SUPPLIED RECORDS:
==================================================

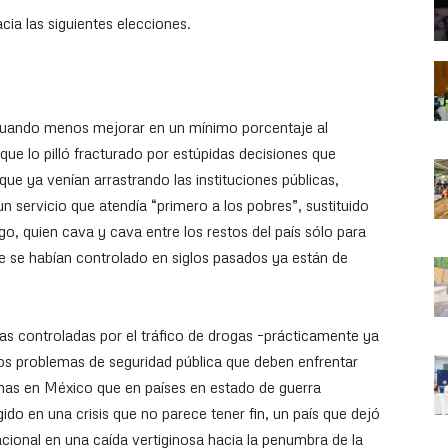
acia las siguientes elecciones.
 cuando menos mejorar en un mínimo porcentaje al
ue lo pilló fracturado por estúpidas decisiones que
e ya venían arrastrando las instituciones públicas,
un servicio que atendía “primero a los pobres”, sustituido
, quien cava y cava entre los restos del país sólo para
 se habían controlado en siglos pasados ya están de
nas controladas por el tráfico de drogas –prácticamente ya
ios problemas de seguridad pública que deben enfrentar
nas en México que en países en estado de guerra
do en una crisis que no parece tener fin, un país que dejó
nacional en una caída vertiginosa hacia la penumbra de la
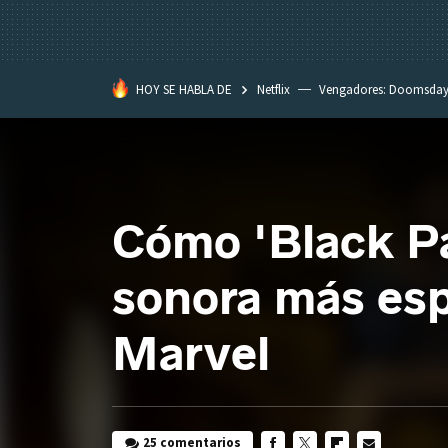
HOY SE HABLA DE
Netflix
Vengadores: Doomsda
Classroom
Spider-Man: Brand
Cómo 'Black Pa
sonora más espe
Marvel
25 comentarios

==================================================

If pictures are present, they are dropped, and the entries above are written out word for word.

WRITTEN RESPONSE:
acia las siguientes elecciones.
 cuando menos mejorar en un mínimo porcentaje al
ue lo pilló fracturado por estúpidas decisiones que
e ya venían arrastrando las instituciones públicas,
un servicio que atendía “primero a los pobres”, sustituido
, quien cava y cava entre los restos del país sólo para
 se habían controlado en siglos pasados ya están de
nas controladas por el tráfico de drogas –prácticamente ya
ios problemas de seguridad pública que deben enfrentar
nas en México que en países en estado de guerra
do en una crisis que no parece tener fin, un país que dejó
nacional en una caída vertiginosa hacia la penumbra de la
HOY SE HABLA DE
Netflix
Vengadores: Doomsda
Classroom
Spider-Man: Brand
Cómo 'Black Pa
sonora más espe
Marvel
25 comentarios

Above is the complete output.